The interval of convergence refers to the set of all values of \( x \) for which a given series converges. To find this interval, it is crucial to determine where the series actually converges. Once we know the radius of convergence—let's call it \( R \)—we can often say that the interval of convergence is within \( (a - R, a + R) \), where \( a \) is the center of the power series.In simpler terms, the interval of convergence tells us the "comfortable zone" for \( x \), in which the series behaves nicely and doesn't smash to infinity. In the given problem, since the radius of convergence is infinite, it means our interval stretches from \(-\infty\) to \(\infty\). This tells us that the series converges for every real number \( x \). So, unlike typical series which have a smaller interval, this one behaves for every single value of \( x \).

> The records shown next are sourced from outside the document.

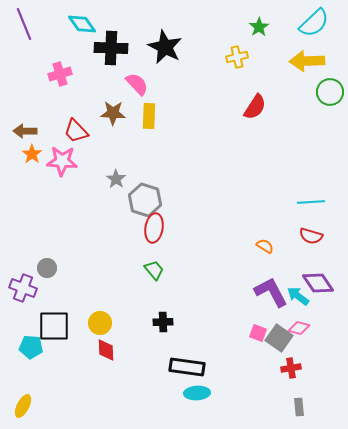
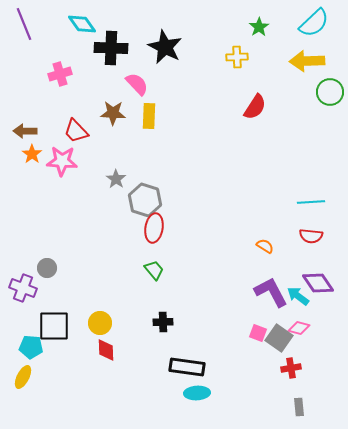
yellow cross at (237, 57): rotated 10 degrees clockwise
red semicircle at (311, 236): rotated 10 degrees counterclockwise
yellow ellipse at (23, 406): moved 29 px up
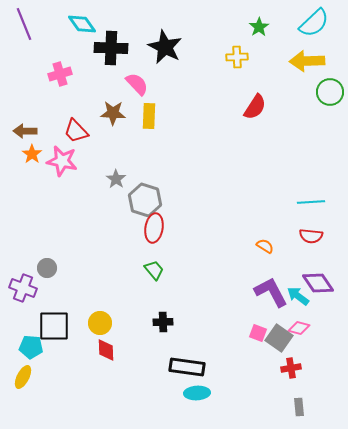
pink star at (62, 161): rotated 8 degrees clockwise
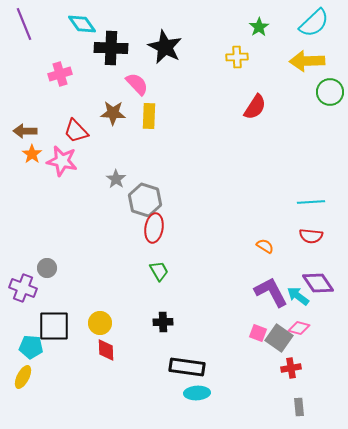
green trapezoid at (154, 270): moved 5 px right, 1 px down; rotated 10 degrees clockwise
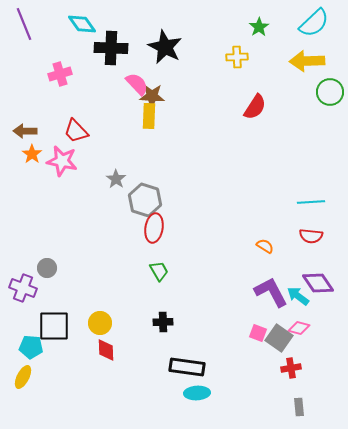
brown star at (113, 113): moved 39 px right, 17 px up
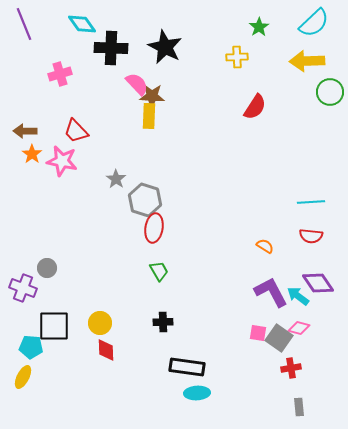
pink square at (258, 333): rotated 12 degrees counterclockwise
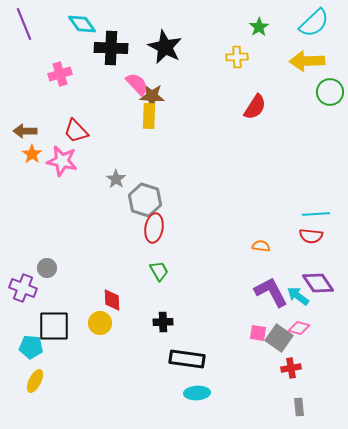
cyan line at (311, 202): moved 5 px right, 12 px down
orange semicircle at (265, 246): moved 4 px left; rotated 24 degrees counterclockwise
red diamond at (106, 350): moved 6 px right, 50 px up
black rectangle at (187, 367): moved 8 px up
yellow ellipse at (23, 377): moved 12 px right, 4 px down
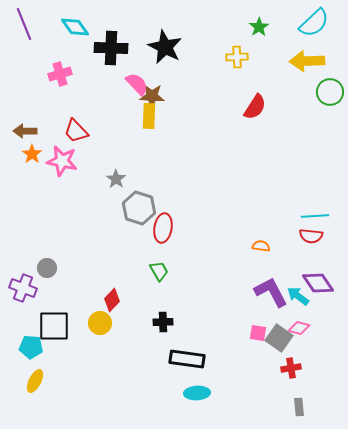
cyan diamond at (82, 24): moved 7 px left, 3 px down
gray hexagon at (145, 200): moved 6 px left, 8 px down
cyan line at (316, 214): moved 1 px left, 2 px down
red ellipse at (154, 228): moved 9 px right
red diamond at (112, 300): rotated 45 degrees clockwise
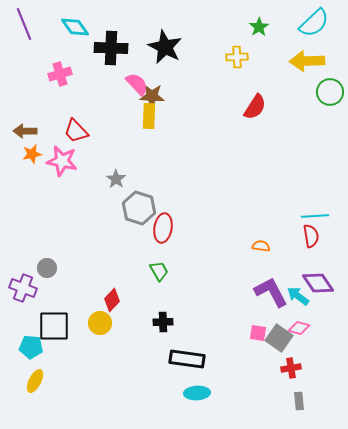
orange star at (32, 154): rotated 24 degrees clockwise
red semicircle at (311, 236): rotated 105 degrees counterclockwise
gray rectangle at (299, 407): moved 6 px up
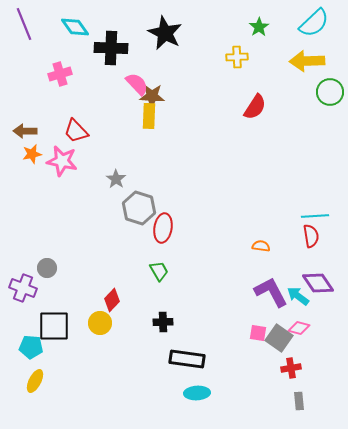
black star at (165, 47): moved 14 px up
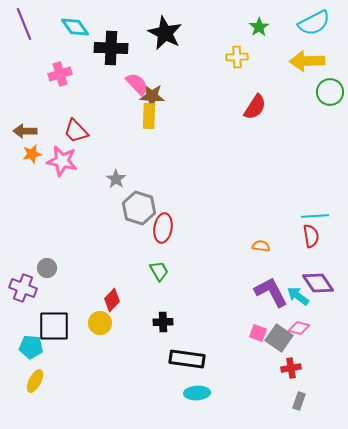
cyan semicircle at (314, 23): rotated 16 degrees clockwise
pink square at (258, 333): rotated 12 degrees clockwise
gray rectangle at (299, 401): rotated 24 degrees clockwise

The ratio test is a handy tool for determining the convergence of a series. It's based on comparing the size of consecutive terms in a sequence. Here's how it works: if the ratio of successive terms \( \left| \frac{a_{n+1}}{a_n} \right| \) tends toward a value less than 1 as \( n \) becomes very large, the series converges absolutely.To apply the ratio test:

• Compute \( \left| \frac{a_{n+1}}{a_n} \right| \)
• Take the limit as \( n \to \infty \)
• Check the result

In your exercise, the ratio test confirms convergence for any \( x \) because the limit equals zero. This implies a radius of convergence that is infinite, leading to an interval of convergence that spans all real numbers. It's like a magical pass that lets you know the series is friendly over any number line!

The double factorial is a lesser-known operation, but it's quite crucial for problems like this. Notated as \((2n-1)!!\), the double factorial of an odd number is the product of all odd numbers up to that odd number. For instance, \((5)!! = 5 \cdot 3 \cdot 1\).Imagine it this way: you skip every second number from the sequence of positive integers, then multiply the remaining numbers! In this problem, \((2n-1)!!\) stands for the product all odd numbers up to \((2n-1)\).This is important because the series term involves this special kind of factorial, making the series decrease fast and helps it converge on a wider set of \( x \) values. The double factorial makes the denominator grow significantly large, which makes the whole term smaller.

Infinite convergence is a phenomenon where a series converges regardless of how large or small the values of \( x \) are. It's a pretty big deal in the world of mathematics because it means that no matter what value you substitute for \( x \), the series will behave nicely and converge.For the series in the exercise, the conclusion that the series converges for all \( x \) comes from the fact that applying the ratio test led to a limit of zero. Essentially, this means there's no real number \( x \) that would cause the series to diverge, hence an infinite radius of convergence.Think of it as a never-ending friendship between \( x \) and the series—they simply get along no matter the situation. It's a reassuring property because mathematicians and enthusiasts can experiment with \( x \) freely without worrying about the series going out of bounds.